# Milwakee M-12 wirsbo pex tool review



## bolivar (Dec 9, 2010)

I purchased the new expansion tool made by Milwakee two weeks ago. For the last few months I was having some pain in my forearms (tennis elbow) which I had never had before. It makes expanding fittings painful. 
I finally got my chance to drag out the new shiny tool It performed like a dream. Not only is it light weight, it is fast. I was in and out of the job, because I was not resting in between manual pumps on the tool. Miwakee has a great tool here. Since then I have added 3 more tools from that same line to my truck. It definitely is making my job easier.


----------



## user2090 (Sep 26, 2009)

I do not have that tool, but do have a couple pieces of other m-12 tools, and they got it right with that set. I have the driver in my tool bag, and rarely pull out the big gun for screws anymore. Looking to purchase the tubing cutter, and other parts in the future.


----------



## sanplum (Nov 30, 2010)

I've used it briefly and was pretty happy with it.


----------



## RW Plumbing (Aug 16, 2010)

I bought it too and am really happy with the equipment.
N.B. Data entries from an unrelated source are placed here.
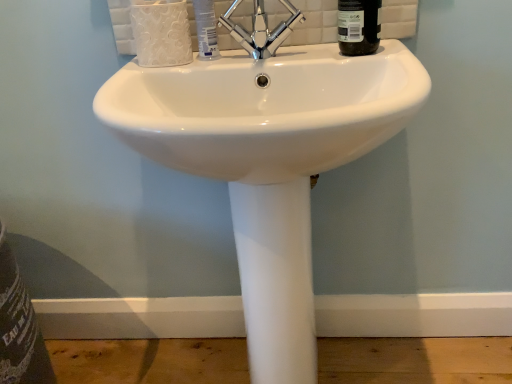 Question: Is white ceramic sink at center bigger than black glass bottle at upper right?

Choices:
 (A) no
 (B) yes

Answer: (B)

Question: Is the depth of white ceramic sink at center greater than that of black glass bottle at upper right?

Choices:
 (A) yes
 (B) no

Answer: (B)

Question: Can you confirm if white ceramic sink at center is positioned to the left of black glass bottle at upper right?

Choices:
 (A) yes
 (B) no

Answer: (A)

Question: Could you tell me if white ceramic sink at center is facing black glass bottle at upper right?

Choices:
 (A) no
 (B) yes

Answer: (A)

Question: Is white ceramic sink at center smaller than black glass bottle at upper right?

Choices:
 (A) no
 (B) yes

Answer: (A)

Question: In the image, is black glass bottle at upper right positioned in front of or behind chrome metallic faucet at center?

Choices:
 (A) front
 (B) behind

Answer: (B)

Question: In terms of size, does black glass bottle at upper right appear bigger or smaller than chrome metallic faucet at center?

Choices:
 (A) small
 (B) big

Answer: (A)

Question: Is point (370, 38) closer or farther from the camera than point (278, 41)?

Choices:
 (A) closer
 (B) farther

Answer: (A)

Question: From a real-world perspective, is black glass bottle at upper right physically located above or below chrome metallic faucet at center?

Choices:
 (A) below
 (B) above

Answer: (A)

Question: Considering the positions of black glass bottle at upper right and white plastic tube at center in the image, is black glass bottle at upper right taller or shorter than white plastic tube at center?

Choices:
 (A) short
 (B) tall

Answer: (B)

Question: From the image's perspective, is black glass bottle at upper right positioned above or below white plastic tube at center?

Choices:
 (A) below
 (B) above

Answer: (B)

Question: Looking at their shapes, would you say black glass bottle at upper right is wider or thinner than white plastic tube at center?

Choices:
 (A) thin
 (B) wide

Answer: (B)

Question: From a real-world perspective, is black glass bottle at upper right physically located above or below white plastic tube at center?

Choices:
 (A) below
 (B) above

Answer: (B)

Question: In the image, is chrome metallic faucet at center on the left side or the right side of white plastic tube at center?

Choices:
 (A) right
 (B) left

Answer: (A)

Question: From the image's perspective, is chrome metallic faucet at center located above or below white plastic tube at center?

Choices:
 (A) above
 (B) below

Answer: (B) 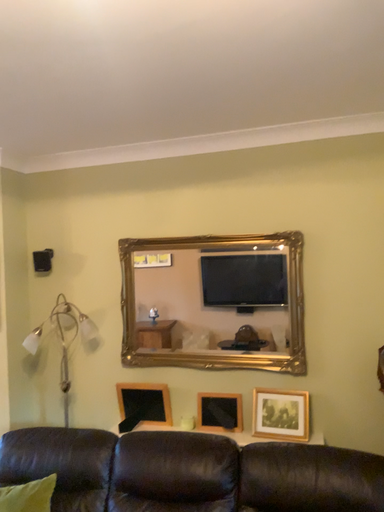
I have the hackzall, the copper cutter, the PVC cutter and the pex expander. They all work well and save me tons of time on jobs.


----------



## kiddplum (Feb 7, 2010)

*m12 wirsbo tool*

will the uponer heads work on this tool do they auto rotate or must you buy the Milwaukee heads I understand they auto rotate?


----------



## JK949 (Mar 18, 2009)

The tool comes with heads and the tool auto-rotates by design. I only use the Milwaukee heads that came with the tool.


----------



## BOBBYTUCSON (Feb 8, 2013)

Yes, original uponor heads will work on the propex expander, but will not auto rotate as they do not have the miniature teeth machined around the rear of the head by the cone contact area like milwaukee propex heads do, so you will have to rotate on your own.

And i dont know about light wieght, mines pretty dam heavy.heavier than my pipe wrench.but feels really solid though for sure. Its such a great tool.


----------